Source material:
--*--

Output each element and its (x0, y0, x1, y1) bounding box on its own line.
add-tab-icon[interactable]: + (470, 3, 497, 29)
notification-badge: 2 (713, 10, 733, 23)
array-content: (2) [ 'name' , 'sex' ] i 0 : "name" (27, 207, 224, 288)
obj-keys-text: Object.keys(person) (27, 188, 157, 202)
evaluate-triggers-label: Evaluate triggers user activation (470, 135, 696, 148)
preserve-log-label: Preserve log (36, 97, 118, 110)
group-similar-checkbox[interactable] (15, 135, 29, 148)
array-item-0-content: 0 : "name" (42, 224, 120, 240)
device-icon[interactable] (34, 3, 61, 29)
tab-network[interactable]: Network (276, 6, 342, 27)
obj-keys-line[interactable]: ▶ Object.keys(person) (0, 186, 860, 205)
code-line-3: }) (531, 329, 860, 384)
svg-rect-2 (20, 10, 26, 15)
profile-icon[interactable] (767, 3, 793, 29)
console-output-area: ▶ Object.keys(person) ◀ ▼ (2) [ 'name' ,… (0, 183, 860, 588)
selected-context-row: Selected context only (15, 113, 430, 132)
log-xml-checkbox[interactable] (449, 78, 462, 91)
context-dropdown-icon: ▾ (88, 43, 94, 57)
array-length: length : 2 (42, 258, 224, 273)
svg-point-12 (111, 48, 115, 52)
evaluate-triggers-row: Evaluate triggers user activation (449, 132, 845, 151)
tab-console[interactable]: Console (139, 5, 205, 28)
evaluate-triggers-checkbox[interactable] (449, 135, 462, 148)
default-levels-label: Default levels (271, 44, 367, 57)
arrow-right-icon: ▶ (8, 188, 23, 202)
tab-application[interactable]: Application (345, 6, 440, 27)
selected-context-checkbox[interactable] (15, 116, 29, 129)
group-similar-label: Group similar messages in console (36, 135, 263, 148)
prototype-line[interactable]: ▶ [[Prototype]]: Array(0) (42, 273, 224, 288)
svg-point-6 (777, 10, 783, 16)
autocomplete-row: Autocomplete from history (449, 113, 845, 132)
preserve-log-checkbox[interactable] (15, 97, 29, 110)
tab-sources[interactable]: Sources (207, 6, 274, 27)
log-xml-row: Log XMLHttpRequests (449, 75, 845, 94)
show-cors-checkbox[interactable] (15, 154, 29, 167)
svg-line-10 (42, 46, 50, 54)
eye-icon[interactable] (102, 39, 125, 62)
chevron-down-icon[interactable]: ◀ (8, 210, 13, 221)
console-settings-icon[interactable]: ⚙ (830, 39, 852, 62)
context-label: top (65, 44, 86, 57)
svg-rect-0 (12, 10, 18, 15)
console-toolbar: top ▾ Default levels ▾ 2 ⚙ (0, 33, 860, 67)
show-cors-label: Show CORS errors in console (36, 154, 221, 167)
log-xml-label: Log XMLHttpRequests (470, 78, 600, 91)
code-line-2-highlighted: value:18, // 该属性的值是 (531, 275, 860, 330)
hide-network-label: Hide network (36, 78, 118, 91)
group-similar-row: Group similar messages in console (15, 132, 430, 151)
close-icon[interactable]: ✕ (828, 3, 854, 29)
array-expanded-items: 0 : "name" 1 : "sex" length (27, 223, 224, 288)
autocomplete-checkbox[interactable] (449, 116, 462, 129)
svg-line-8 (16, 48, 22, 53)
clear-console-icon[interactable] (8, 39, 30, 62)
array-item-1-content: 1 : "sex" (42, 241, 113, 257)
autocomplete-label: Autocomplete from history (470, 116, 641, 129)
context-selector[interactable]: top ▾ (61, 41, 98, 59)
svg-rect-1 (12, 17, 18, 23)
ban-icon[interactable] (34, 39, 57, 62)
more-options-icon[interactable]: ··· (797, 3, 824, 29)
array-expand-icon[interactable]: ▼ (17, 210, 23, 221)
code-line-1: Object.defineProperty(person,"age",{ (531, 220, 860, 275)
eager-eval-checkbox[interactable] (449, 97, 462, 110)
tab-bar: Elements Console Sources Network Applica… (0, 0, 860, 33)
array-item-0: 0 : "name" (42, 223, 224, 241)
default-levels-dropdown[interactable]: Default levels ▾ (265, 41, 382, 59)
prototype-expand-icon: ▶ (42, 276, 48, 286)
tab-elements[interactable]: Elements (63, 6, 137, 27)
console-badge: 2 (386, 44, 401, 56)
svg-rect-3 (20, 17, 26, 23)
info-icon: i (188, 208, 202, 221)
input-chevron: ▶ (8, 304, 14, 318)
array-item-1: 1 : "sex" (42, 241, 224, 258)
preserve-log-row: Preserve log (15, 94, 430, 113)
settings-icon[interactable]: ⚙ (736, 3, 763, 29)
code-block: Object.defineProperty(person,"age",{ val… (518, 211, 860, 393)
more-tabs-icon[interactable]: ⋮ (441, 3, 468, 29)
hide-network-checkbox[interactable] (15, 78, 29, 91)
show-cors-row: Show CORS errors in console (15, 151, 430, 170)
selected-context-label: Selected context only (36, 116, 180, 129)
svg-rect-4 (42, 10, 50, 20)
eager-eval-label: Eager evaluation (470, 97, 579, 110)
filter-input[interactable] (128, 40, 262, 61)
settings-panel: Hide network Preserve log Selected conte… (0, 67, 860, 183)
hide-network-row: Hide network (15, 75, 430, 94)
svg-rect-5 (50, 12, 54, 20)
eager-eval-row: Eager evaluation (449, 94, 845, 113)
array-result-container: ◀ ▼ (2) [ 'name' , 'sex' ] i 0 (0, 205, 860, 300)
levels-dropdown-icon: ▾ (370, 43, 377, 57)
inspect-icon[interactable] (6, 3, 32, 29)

--*--

Prompt:
Your task is to reproduce all the material exactly as it stands.

Expected answer:
Output each element and its (x0, y0, x1, y1) bounding box on its own line.
add-tab-icon[interactable]: + (470, 3, 497, 29)
notification-badge: 2 (713, 10, 733, 23)
array-content: (2) [ 'name' , 'sex' ] i 0 : "name" (27, 207, 224, 288)
obj-keys-text: Object.keys(person) (27, 188, 157, 202)
evaluate-triggers-label: Evaluate triggers user activation (470, 135, 696, 148)
preserve-log-label: Preserve log (36, 97, 118, 110)
group-similar-checkbox[interactable] (15, 135, 29, 148)
array-item-0-content: 0 : "name" (42, 224, 120, 240)
device-icon[interactable] (34, 3, 61, 29)
tab-network[interactable]: Network (276, 6, 342, 27)
obj-keys-line[interactable]: ▶ Object.keys(person) (0, 186, 860, 205)
code-line-3: }) (531, 329, 860, 384)
svg-rect-2 (20, 10, 26, 15)
profile-icon[interactable] (767, 3, 793, 29)
console-output-area: ▶ Object.keys(person) ◀ ▼ (2) [ 'name' ,… (0, 183, 860, 588)
selected-context-row: Selected context only (15, 113, 430, 132)
log-xml-checkbox[interactable] (449, 78, 462, 91)
context-dropdown-icon: ▾ (88, 43, 94, 57)
array-length: length : 2 (42, 258, 224, 273)
svg-point-12 (111, 48, 115, 52)
evaluate-triggers-row: Evaluate triggers user activation (449, 132, 845, 151)
tab-console[interactable]: Console (139, 5, 205, 28)
evaluate-triggers-checkbox[interactable] (449, 135, 462, 148)
default-levels-label: Default levels (271, 44, 367, 57)
arrow-right-icon: ▶ (8, 188, 23, 202)
tab-application[interactable]: Application (345, 6, 440, 27)
selected-context-checkbox[interactable] (15, 116, 29, 129)
group-similar-label: Group similar messages in console (36, 135, 263, 148)
prototype-line[interactable]: ▶ [[Prototype]]: Array(0) (42, 273, 224, 288)
svg-point-6 (777, 10, 783, 16)
autocomplete-row: Autocomplete from history (449, 113, 845, 132)
preserve-log-checkbox[interactable] (15, 97, 29, 110)
tab-sources[interactable]: Sources (207, 6, 274, 27)
log-xml-row: Log XMLHttpRequests (449, 75, 845, 94)
show-cors-checkbox[interactable] (15, 154, 29, 167)
svg-line-10 (42, 46, 50, 54)
eye-icon[interactable] (102, 39, 125, 62)
chevron-down-icon[interactable]: ◀ (8, 210, 13, 221)
console-settings-icon[interactable]: ⚙ (830, 39, 852, 62)
context-label: top (65, 44, 86, 57)
svg-rect-0 (12, 10, 18, 15)
console-toolbar: top ▾ Default levels ▾ 2 ⚙ (0, 33, 860, 67)
show-cors-label: Show CORS errors in console (36, 154, 221, 167)
log-xml-label: Log XMLHttpRequests (470, 78, 600, 91)
code-line-2-highlighted: value:18, // 该属性的值是 (531, 275, 860, 330)
hide-network-label: Hide network (36, 78, 118, 91)
group-similar-row: Group similar messages in console (15, 132, 430, 151)
close-icon[interactable]: ✕ (828, 3, 854, 29)
array-expanded-items: 0 : "name" 1 : "sex" length (27, 223, 224, 288)
autocomplete-checkbox[interactable] (449, 116, 462, 129)
svg-line-8 (16, 48, 22, 53)
clear-console-icon[interactable] (8, 39, 30, 62)
array-item-1-content: 1 : "sex" (42, 241, 113, 257)
autocomplete-label: Autocomplete from history (470, 116, 641, 129)
context-selector[interactable]: top ▾ (61, 41, 98, 59)
svg-rect-1 (12, 17, 18, 23)
ban-icon[interactable] (34, 39, 57, 62)
more-options-icon[interactable]: ··· (797, 3, 824, 29)
array-expand-icon[interactable]: ▼ (17, 210, 23, 221)
code-line-1: Object.defineProperty(person,"age",{ (531, 220, 860, 275)
eager-eval-checkbox[interactable] (449, 97, 462, 110)
tab-bar: Elements Console Sources Network Applica… (0, 0, 860, 33)
array-item-0: 0 : "name" (42, 223, 224, 241)
default-levels-dropdown[interactable]: Default levels ▾ (265, 41, 382, 59)
prototype-expand-icon: ▶ (42, 276, 48, 286)
tab-elements[interactable]: Elements (63, 6, 137, 27)
console-badge: 2 (386, 44, 401, 56)
svg-rect-3 (20, 17, 26, 23)
info-icon: i (188, 208, 202, 221)
input-chevron: ▶ (8, 304, 14, 318)
array-item-1: 1 : "sex" (42, 241, 224, 258)
preserve-log-row: Preserve log (15, 94, 430, 113)
settings-icon[interactable]: ⚙ (736, 3, 763, 29)
code-block: Object.defineProperty(person,"age",{ val… (518, 211, 860, 393)
more-tabs-icon[interactable]: ⋮ (441, 3, 468, 29)
hide-network-checkbox[interactable] (15, 78, 29, 91)
show-cors-row: Show CORS errors in console (15, 151, 430, 170)
selected-context-label: Selected context only (36, 116, 180, 129)
svg-rect-4 (42, 10, 50, 20)
eager-eval-label: Eager evaluation (470, 97, 579, 110)
filter-input[interactable] (128, 40, 262, 61)
settings-panel: Hide network Preserve log Selected conte… (0, 67, 860, 183)
hide-network-row: Hide network (15, 75, 430, 94)
svg-rect-5 (50, 12, 54, 20)
eager-eval-row: Eager evaluation (449, 94, 845, 113)
array-result-container: ◀ ▼ (2) [ 'name' , 'sex' ] i 0 (0, 205, 860, 300)
levels-dropdown-icon: ▾ (370, 43, 377, 57)
inspect-icon[interactable] (6, 3, 32, 29)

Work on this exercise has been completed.